Task instructions:
The records below need to be set down again exactly; their images stay out.

Extracted records:
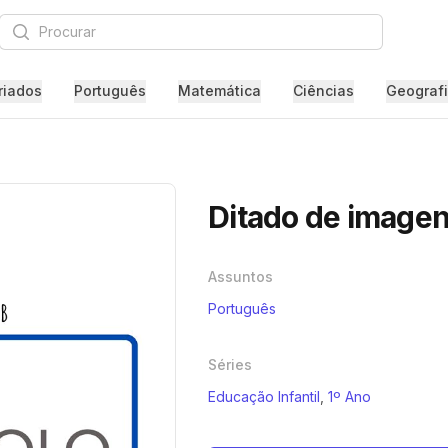
Procurar
riados
Português
Matemática
Ciências
Geograf
Ditado de imagen
Assuntos
Português
Séries
Educação Infantil
,
1º Ano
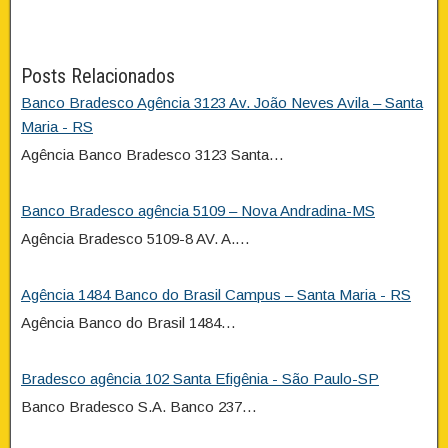
Posts Relacionados
Banco Bradesco Agência 3123 Av. João Neves Avila – Santa
Maria - RS
Agência Banco Bradesco 3123 Santa…
Banco Bradesco agência 5109 – Nova Andradina-MS
Agência Bradesco 5109-8 AV. A.…
Agência 1484 Banco do Brasil Campus – Santa Maria - RS
Agência Banco do Brasil 1484…
Bradesco agência 102 Santa Efigênia - São Paulo-SP
Banco Bradesco S.A. Banco 237…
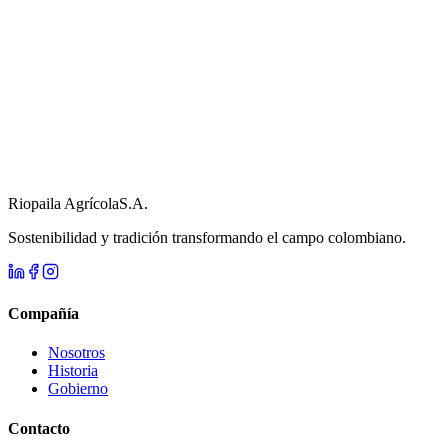
Riopaila Agrícola
S.A.
Sostenibilidad y tradición transformando el campo colombiano.
Compañía
Nosotros
Historia
Gobierno
Contacto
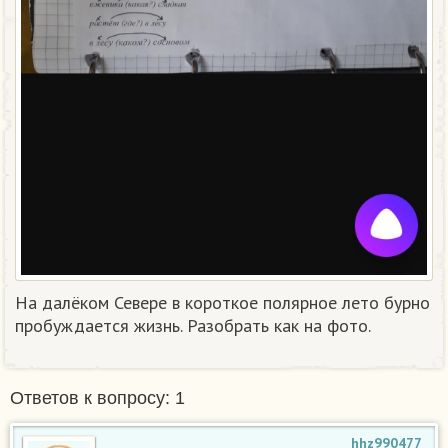
На далёком Севере в короткое полярное лето бурно
пробуждается жизнь. Разобрать как на фото.
Ответов к вопросу: 1
hhz990477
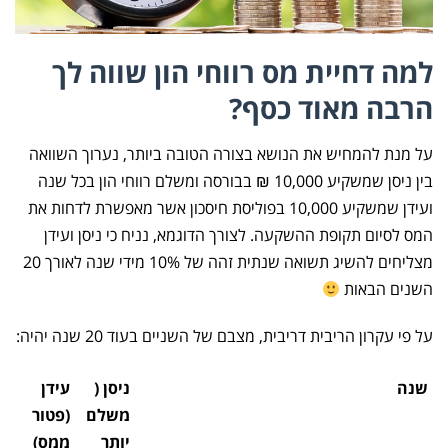
למה דחיית מס רווחי הון שווה לך
הרבה מאוד כסף?
על מנת להמחיש את הנושא בצורה הטובה ביותר, נערוך השוואה
בין ניסן שמשקיע 10,000 ₪ בבורסה ומשלם רווחי הון בכל שנה
ועידן שמשקיע 10,000 בפוליסת חיסכון אשר מאפשרת לדחות את
המס לסיום תקופת ההשקעה. לצורך הדוגמא, נניח כי ניסן ועידן
מצליחים להשיג תשואה שנתית זהה של 10% מידי שנה לאורך 20
השנים הבאות
על פי עקרון הריבית דריבית, מצבם של השניים בעוד 20 שנה יהיה:
שנה
ניסן (
עידן
משלם
(פטור
יותר
ממס)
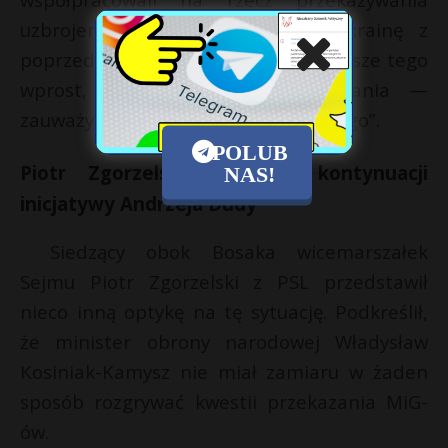
uzbrojenia z sił zbrojnych na Ukrainę z
poprzednim prezydentem, ale nie pisze tego
wprost, to jest element trollowania —
zauważył w „Śniadaniu Rymanowskiego”.
POLUB
Piotr Zgorzelski mówił o kontynuacji
NAS!
inicjatywy Andrzeja Dudy
Siedzący obok Bosaka wicemarszałek
Sejmu Piotr Zgorzelski z PSL przedstawił
nieco inną optykę na tę sytuację. Podkreślił,
że minister obrony narodowej Władysław
Kosiniak-Kamysz nie miał zamiaru w żaden
sposób rozgrywać kwestii przekazania MiG-
ów.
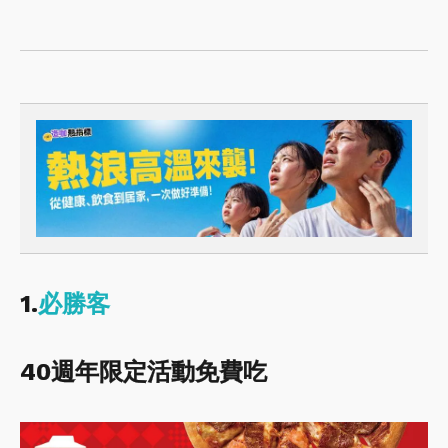
1.
必勝客
40週年限定活動免費吃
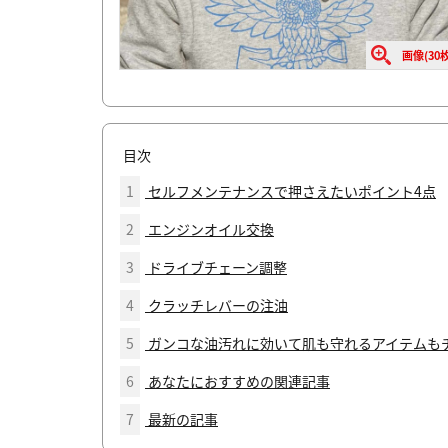
画像(30枚
目次
1
セルフメンテナンスで押さえたいポイント4点
2
エンジンオイル交換
3
ドライブチェーン調整
4
クラッチレバーの注油
5
ガンコな油汚れに効いて肌も守れるアイテムもチ
6
あなたにおすすめの関連記事
7
最新の記事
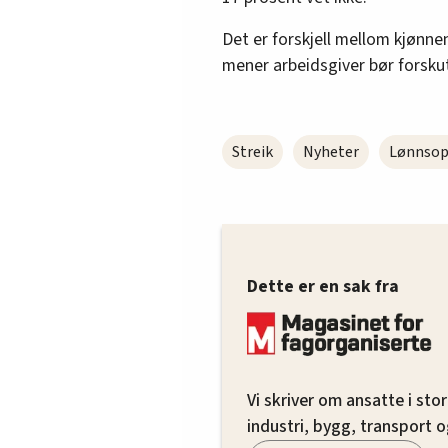
Det er forskjell mellom kjønne
mener arbeidsgiver bør forsku
Streik
Nyheter
Lønnsop
Dette er en sak fra
Vi skriver om ansatte i stor
industri, bygg, transport o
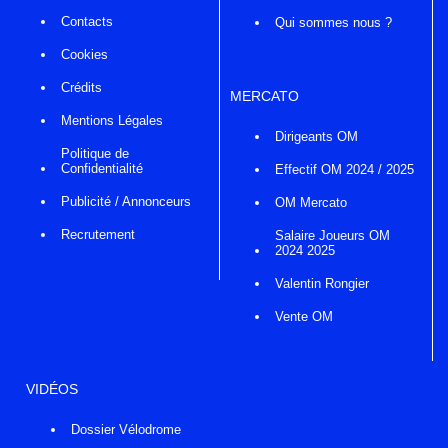
Contacts
Qui sommes nous ?
Cookies
Crédits
MERCATO
Mentions Légales
Dirigeants OM
Politique de
Confidentialité
Effectif OM 2024 / 2025
Publicité / Annonceurs
OM Mercato
Recrutement
Salaire Joueurs OM
2024 2025
Valentin Rongier
Vente OM
VIDÉOS
Dossier Vélodrome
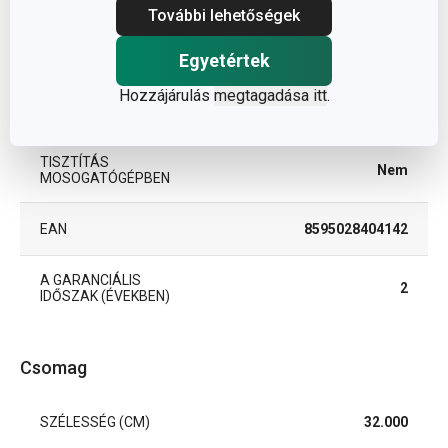
és egyéb alátétek
További lehetőségek
TERMÉKCSALÁD
Egyetértek
FLAIR STYLE
Hozzájárulás
megtagadása itt
.
TÍPUS
étkezési alátét
TISZTÍTÁS
Nem
MOSOGATÓGÉPBEN
EAN
8595028404142
A GARANCIÁLIS
2
IDŐSZAK (ÉVEKBEN)
Csomag
SZÉLESSÉG (CM)
32.000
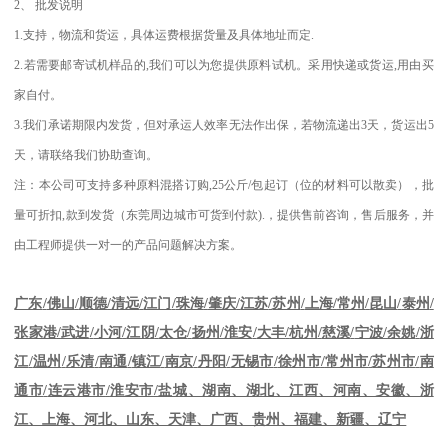
2
、
批发说明
1.
支持，物流和货运，具体运费根据货量及具体地址而定
.
2.
若需要邮寄试机样品的
,
我们可以为您提供原料试机。采用快递或货运
,
用由买
家自付。
3.
我们承诺期限内发货，但对承运人效率无法作出保，若物流递出
3
天，货运出
5
天，请联络我们协助查询。
注：本公司可支持多种原料混搭订购
,25
公斤
/
包起订（位的材料可以散卖），批
量可折扣
,
款到发货（东莞周边城市可货到付款
).
，提供售前咨询，售后服务，并
由工程师提供一对一的产品问题解决方案。
江苏
/
苏州
/
上海
/
常州
/
昆山
/
泰州
/
广东
/
佛山
/
顺德
/
清远
/
江门
/
珠海
/
肇庆
/
张家港
/
武进
/
小河
/
江阴
/
太仓
/
扬州
/
淮安
/
大丰
/
杭州
/
慈溪
/
宁波
/
余姚
/
浙
江
/
温州
/
乐清
/
南通
/
镇江
/
南京
/
丹阳
/
无锡市
/
徐州市
/
常州市
/
苏州市
/
南
通市
/
连云港市
/
淮安市
/
盐城、湖南、湖北、江西、河南、安徽、浙
江、上海、河北、山东、天津、广西、贵州、福建、新疆、辽宁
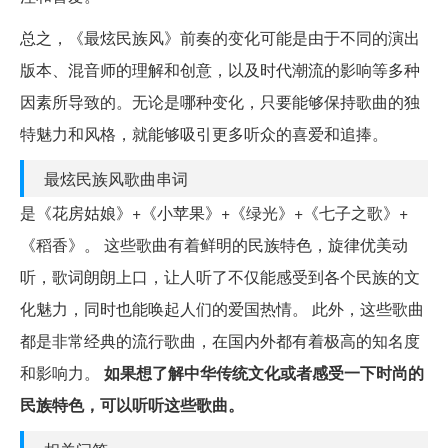
总之，《最炫民族风》前奏的变化可能是由于不同的演出
版本、混音师的理解和创意，以及时代潮流的影响等多种
因素所导致的。无论是哪种变化，只要能够保持歌曲的独
特魅力和风格，就能够吸引更多听众的喜爱和追捧。
最炫民族风歌曲串词
是《花房姑娘》+《小苹果》+《绿光》+《七子之歌》+
《稻香》。 这些歌曲有着鲜明的民族特色，旋律优美动
听，歌词朗朗上口，让人听了不仅能感受到各个民族的文
化魅力，同时也能唤起人们的爱国热情。 此外，这些歌曲
都是非常经典的流行歌曲，在国内外都有着极高的知名度
和影响力。
如果想了解中华传统文化或者感受一下时尚的
民族特色，可以听听这些歌曲。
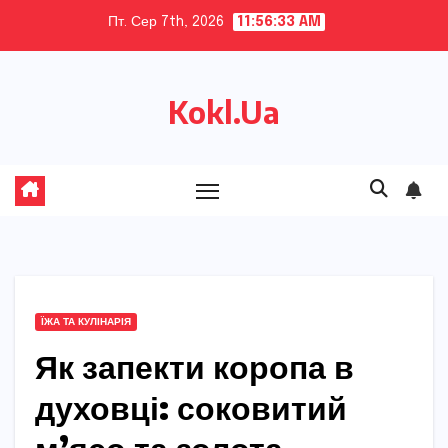
Skip
Пт. Сер 7th, 2026
11:56:34 AM
to
content
Kokl.Ua
ЇЖА ТА КУЛІНАРІЯ
Як запекти коропа в
духовці: соковитий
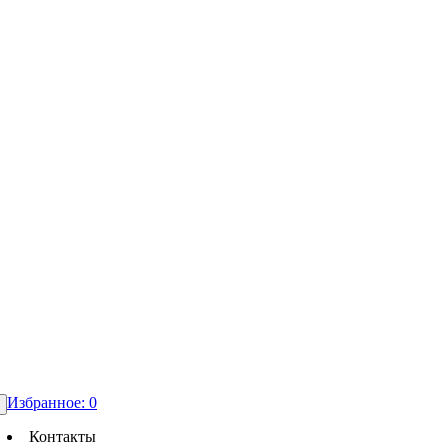
Избранное:
0
Контакты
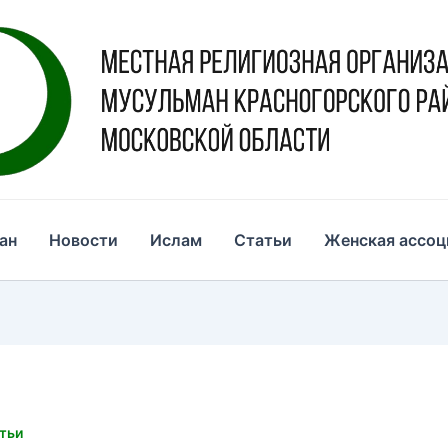
ан
Новости
Ислам
Статьи
Женская ассоц
тьи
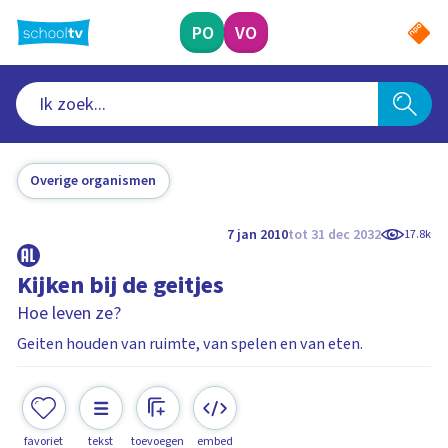
Ga
naar
PO
VO
hoofdinhoud
Overige organismen
7 jan 2010
tot 31 dec 2032
17.8k
Kijken bij de geitjes
Hoe leven ze?
Geiten houden van ruimte, van spelen en van eten.
favoriet
tekst
toevoegen
embed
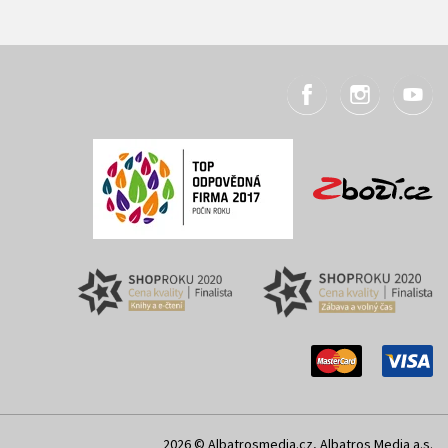
2026 © Albatrosmedia.cz, Albatros Media a.s.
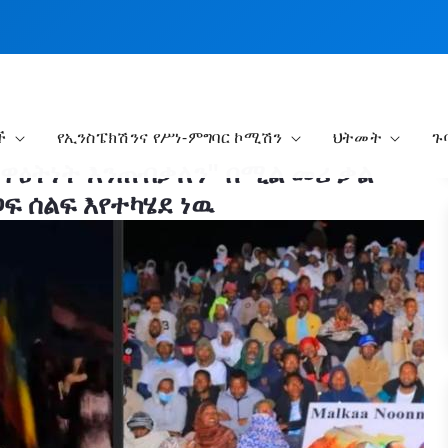
ች
የኢንስፔክሽንና የሥነ-ምግባር ኮሚሽን
ህትመት
ጉ
ስዋዕትነት እንጠብቃለን" በሚል መሪ ቃል
ፍ ሰልፍ እየተካሄደ ነዉ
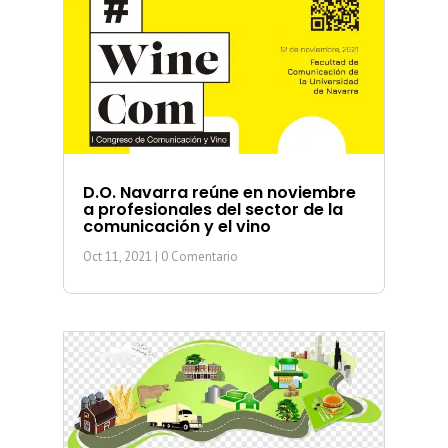
D.O. Navarra reúne en noviembre
a profesionales del sector de la
comunicación y el vino
Oct 11, 2021
| 0 Comentario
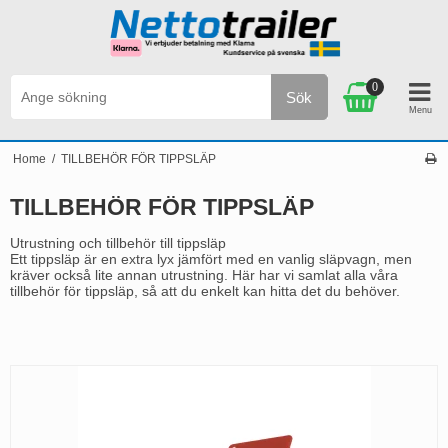
0
Sök
 2.500 SEK
Personlig service & Kundservice på s
Home
/
TILLBEHÖR FÖR TIPPSLÄP
TILLBEHÖR FÖR TIPPSLÄP
Utrustning och tillbehör till tippsläp
Ett tippsläp är en extra lyx jämfört med en vanlig släpvagn, men
kräver också lite annan utrustning. Här har vi samlat alla våra
tillbehör för tippsläp, så att du enkelt kan hitta det du behöver.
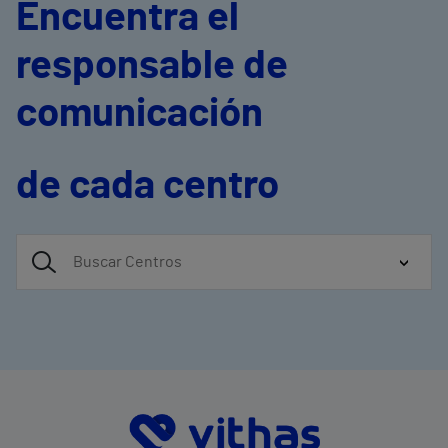
Encuentra el
responsable de
comunicación
de cada centro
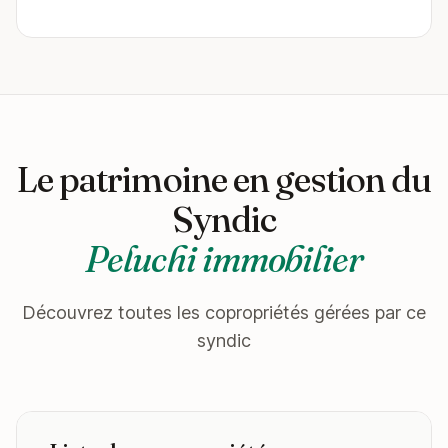
Le patrimoine en gestion du
Syndic
Peluchi immobilier
Découvrez toutes les copropriétés gérées par ce
syndic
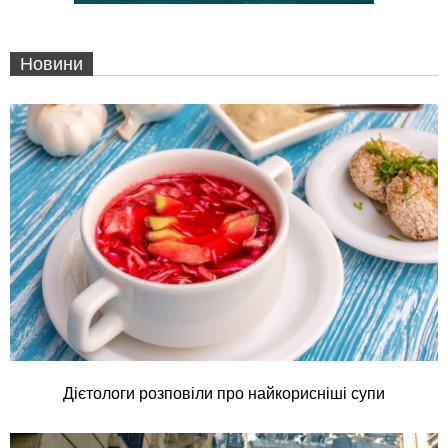
Новини
Дієтологи розповіли про найкорисніші супи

Exercise output:
Procurar
riados
Português
Matemática
Ciências
Geograf
Ditado de imagen
Assuntos
Português
Séries
Educação Infantil
,
1º Ano
Posts Relacionados
Banco Bradesco Agência 3123 Av. João Neves Avila – Santa
Maria - RS
Agência Banco Bradesco 3123 Santa…
Banco Bradesco agência 5109 – Nova Andradina-MS
Agência Bradesco 5109-8 AV. A.…
Agência 1484 Banco do Brasil Campus – Santa Maria - RS
Agência Banco do Brasil 1484…
Bradesco agência 102 Santa Efigênia - São Paulo-SP
Banco Bradesco S.A. Banco 237…
Riopaila Agrícola
S.A.
Sostenibilidad y tradición transformando el campo colombiano.
Compañía
Nosotros
Historia
Gobierno
Contacto
На далёком Севере в короткое полярное лето бурно
пробуждается жизнь. Разобрать как на фото.
Ответов к вопросу: 1
hhz990477
למה דחיית מס רווחי הון שווה לך
הרבה מאוד כסף?
על מנת להמחיש את הנושא בצורה הטובה ביותר, נערוך השוואה
בין ניסן שמשקיע 10,000 ₪ בבורסה ומשלם רווחי הון בכל שנה
ועידן שמשקיע 10,000 בפוליסת חיסכון אשר מאפשרת לדחות את
המס לסיום תקופת ההשקעה. לצורך הדוגמא, נניח כי ניסן ועידן
מצליחים להשיג תשואה שנתית זהה של 10% מידי שנה לאורך 20
השנים הבאות
על פי עקרון הריבית דריבית, מצבם של השניים בעוד 20 שנה יהיה:
שנה
ניסן (
עידן
משלם
(פטור
יותר
ממס)
uzbrojenia z sił zbrojnych na Ukrainę z
poprzednim prezydentem, ale nie pisze tego
wprost, to jest element trollowania —
zauważył w „Śniadaniu Rymanowskiego”.
POLUB
Piotr Zgorzelski mówił o kontynuacji
NAS!
inicjatywy Andrzeja Dudy
Siedzący obok Bosaka wicemarszałek
Sejmu Piotr Zgorzelski z PSL przedstawił
nieco inną optykę na tę sytuację. Podkreślił,
że minister obrony narodowej Władysław
Kosiniak-Kamysz nie miał zamiaru w żaden
sposób rozgrywać kwestii przekazania MiG-
ów.
1.
必勝客
40週年限定活動免費吃
画像(30枚
目次
1
セルフメンテナンスで押さえたいポイント4点
2
エンジンオイル交換
3
ドライブチェーン調整
4
クラッチレバーの注油
5
ガンコな油汚れに効いて肌も守れるアイテムもチ
6
あなたにおすすめの関連記事
7
最新の記事
Det er forskjell mellom kjønne
mener arbeidsgiver bør forsku
Streik
Nyheter
Lønnsop
Dette er en sak fra
Vi skriver om ansatte i stor
industri, bygg, transport o
Contacts
Qui sommes nous ?
Cookies
Crédits
MERCATO
Mentions Légales
Dirigeants OM
Politique de
Confidentialité
Effectif OM 2024 / 2025
Publicité / Annonceurs
OM Mercato
Recrutement
Salaire Joueurs OM
2024 2025
Valentin Rongier
Vente OM
VIDÉOS
Dossier Vélodrome
és egyéb alátétek
További lehetőségek
TERMÉKCSALÁD
Egyetértek
FLAIR STYLE
Hozzájárulás
megtagadása itt
.
TÍPUS
étkezési alátét
TISZTÍTÁS
Nem
MOSOGATÓGÉPBEN
EAN
8595028404142
A GARANCIÁLIS
2
IDŐSZAK (ÉVEKBEN)
Csomag
SZÉLESSÉG (CM)
32.000
2
、
批发说明
1.
支持，物流和货运，具体运费根据货量及具体地址而定
.
2.
若需要邮寄试机样品的
,
我们可以为您提供原料试机。采用快递或货运
,
用由买
家自付。
3.
我们承诺期限内发货，但对承运人效率无法作出保，若物流递出
3
天，货运出
5
天，请联络我们协助查询。
注：本公司可支持多种原料混搭订购
,25
公斤
/
包起订（位的材料可以散卖），批
量可折扣
,
款到发货（东莞周边城市可货到付款
).
，提供售前咨询，售后服务，并
由工程师提供一对一的产品问题解决方案。
江苏
/
苏州
/
上海
/
常州
/
昆山
/
泰州
/
广东
/
佛山
/
顺德
/
清远
/
江门
/
珠海
/
肇庆
/
张家港
/
武进
/
小河
/
江阴
/
太仓
/
扬州
/
淮安
/
大丰
/
杭州
/
慈溪
/
宁波
/
余姚
/
浙
江
/
温州
/
乐清
/
南通
/
镇江
/
南京
/
丹阳
/
无锡市
/
徐州市
/
常州市
/
苏州市
/
南
通市
/
连云港市
/
淮安市
/
盐城、湖南、湖北、江西、河南、安徽、浙
江、上海、河北、山东、天津、广西、贵州、福建、新疆、辽宁
总之，《最炫民族风》前奏的变化可能是由于不同的演出
版本、混音师的理解和创意，以及时代潮流的影响等多种
因素所导致的。无论是哪种变化，只要能够保持歌曲的独
特魅力和风格，就能够吸引更多听众的喜爱和追捧。
最炫民族风歌曲串词
是《花房姑娘》+《小苹果》+《绿光》+《七子之歌》+
《稻香》。 这些歌曲有着鲜明的民族特色，旋律优美动
听，歌词朗朗上口，让人听了不仅能感受到各个民族的文
化魅力，同时也能唤起人们的爱国热情。 此外，这些歌曲
都是非常经典的流行歌曲，在国内外都有着极高的知名度
和影响力。
如果想了解中华传统文化或者感受一下时尚的
民族特色，可以听听这些歌曲。
Skip
Пт. Сер 7th, 2026
11:56:34 AM
to
content
Kokl.Ua
ЇЖА ТА КУЛІНАРІЯ
Як запекти коропа в
духовці: соковитий
Избранное:
0
Контакты
ан
Новости
Ислам
Статьи
Женская ассоц
тьи
Ga
naar
PO
VO
hoofdinhoud
Overige organismen
7 jan 2010
tot 31 dec 2032
17.8k
Kijken bij de geitjes
Hoe leven ze?
Geiten houden van ruimte, van spelen en van eten.
favoriet
tekst
toevoegen
embed
2026 © Albatrosmedia.cz, Albatros Media a.s.
ች
የኢንስፔክሽንና የሥነ-ምግባር ኮሚሽን
ህትመት
ጉ
ስዋዕትነት እንጠብቃለን" በሚል መሪ ቃል
ፍ ሰልፍ እየተካሄደ ነዉ
D.O. Navarra reúne en noviembre
a profesionales del sector de la
comunicación y el vino
Oct 11, 2021
| 0 Comentario
0
Sök
 2.500 SEK
Personlig service & Kundservice på s
Home
/
TILLBEHÖR FÖR TIPPSLÄP
TILLBEHÖR FÖR TIPPSLÄP
Utrustning och tillbehör till tippsläp
Ett tippsläp är en extra lyx jämfört med en vanlig släpvagn, men
kräver också lite annan utrustning. Här har vi samlat alla våra
tillbehör för tippsläp, så att du enkelt kan hitta det du behöver.
Encuentra el
responsable de
comunicación
de cada centro
Le patrimoine en gestion du
Syndic
Peluchi immobilier
Découvrez toutes les copropriétés gérées par ce
syndic
Новини
Дієтологи розповіли про найкорисніші супи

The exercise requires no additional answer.